◆ TASK:
When copying the records below, keep every word as it is and drop the images.

◆ EXCERPTED RECORDS:
•••

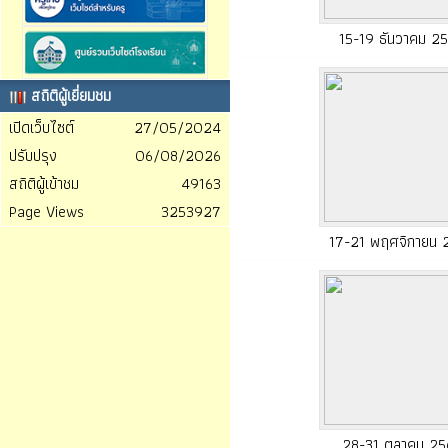
15-19 ธันวาคม 2
สถิติผู้เยี่ยมชม
เปิดเว็บไซต์
27/05/2024
ปรับปรุง
06/08/2026
สถิติผู้เข้าชม
49163
Page Views
3253927
17-21 พฤศจิกายน 
28-31 ตุลาคม 25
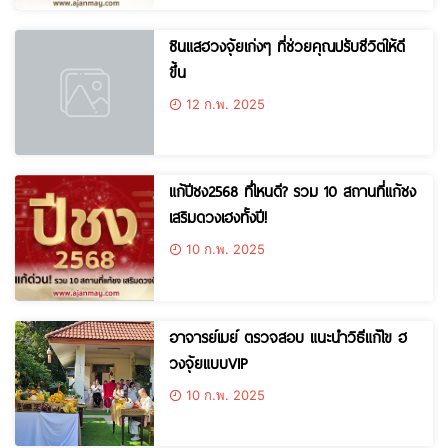
ซินแสฮวงจุ้ยเก่งๆ ที่ช่วยคุณปรับชีวิตให้ดี
ขึ้น
12 ก.พ. 2025
แก้ปีชง2568 ที่ไหนดี? รวม 10 สถานที่แก้ชง
เสริมดวงเฮงทั้งปี!
10 ก.พ. 2025
อาจารย์เมย์ ตรวจสอบ แนะนำวิธีแก้ไข ฮ
วงจุ้ยแบบVIP
10 ก.พ. 2025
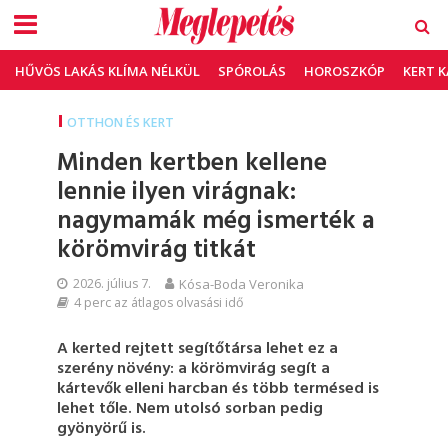
HŰVÖS LAKÁS KLÍMA NÉLKÜL
SPÓROLÁS
HOROSZKÓP
KERT 
OTTHON ÉS KERT
Minden kertben kellene
lennie ilyen virágnak:
nagymamák még ismerték a
körömvirág titkát
2026. július 7.
Kósa-Boda Veronika
4 perc az átlagos olvasási idő
A kerted rejtett segítőtársa lehet ez a
szerény növény: a körömvirág segít a
kártevők elleni harcban és több termésed is
lehet tőle. Nem utolsó sorban pedig
gyönyörű is.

•••

◆ WRITTEN REPLY:
15-19 ธันวาคม 2
สถิติผู้เยี่ยมชม
เปิดเว็บไซต์
27/05/2024
ปรับปรุง
06/08/2026
สถิติผู้เข้าชม
49163
Page Views
3253927
17-21 พฤศจิกายน 
28-31 ตุลาคม 25
ซินแสฮวงจุ้ยเก่งๆ ที่ช่วยคุณปรับชีวิตให้ดี
ขึ้น
12 ก.พ. 2025
แก้ปีชง2568 ที่ไหนดี? รวม 10 สถานที่แก้ชง
เสริมดวงเฮงทั้งปี!
10 ก.พ. 2025
อาจารย์เมย์ ตรวจสอบ แนะนำวิธีแก้ไข ฮ
วงจุ้ยแบบVIP
10 ก.พ. 2025
HŰVÖS LAKÁS KLÍMA NÉLKÜL
SPÓROLÁS
HOROSZKÓP
KERT 
OTTHON ÉS KERT
Minden kertben kellene
lennie ilyen virágnak:
nagymamák még ismerték a
körömvirág titkát
2026. július 7.
Kósa-Boda Veronika
4 perc az átlagos olvasási idő
A kerted rejtett segítőtársa lehet ez a
szerény növény: a körömvirág segít a
kártevők elleni harcban és több termésed is
lehet tőle. Nem utolsó sorban pedig
gyönyörű is.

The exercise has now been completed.